CDT Comments Before the Department of Commerce in the Matter of Cybersecurity, Innovation, and the Internet Economy
The green paper deals broadly with establishing a framework for the cybersecurity challenges faced by companies outside the critical infrastructure and key resources designation. In particular, the green paper identifies an "Internet and Information Innovation Sector" ("I3S") and lays out several policy recommendations intended to help this sector develop security best practices and voluntary codes of conduct as well as incentivize private sector cybersecurity efforts. We applaud the Department for taking up this issue. We believe the Department's overall approach to non-critical network security is essentially the
right one, with a focus on incentives, transparency and best practices promoted through voluntary, collaborative endeavors with private industry.
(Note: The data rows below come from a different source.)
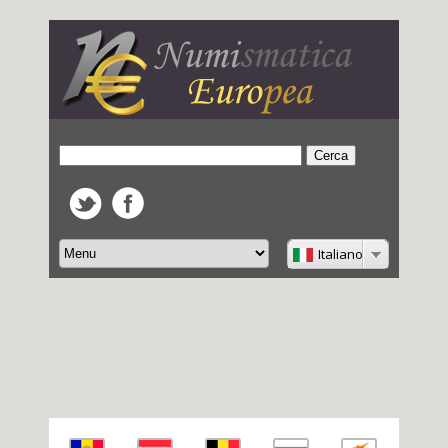
Italiano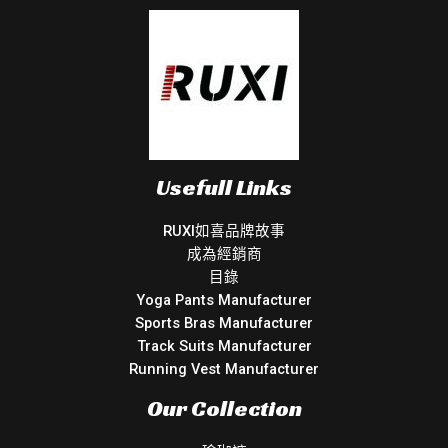
Usefull Links
RUXI如喜品牌故事
成為經銷商
目錄
Yoga Pants Manufacturer
Sports Bras Manufacturer
Track Suits Manufacturer
Running Vest Manufacturer
Our Collection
However, while it is useful to distinguish between critical and non-critical systems, and while it is appropriate to develop government policy for improving the security of non-critical information and communications systems, we want to warn at the outset of our comments that the distinction can also be misleading. The green paper recommends an approach to cybersecurity policy
for non-critical infrastructures that is based on voluntary standards, public-private cooperation, transparency, respect for privacy, and the protection of innovation. Yet those very same principles should also govern the framing of policy for critical infrastructures, and it would be a mistake to take the distinction between critical and non-critical infrastructures as suggesting otherwise.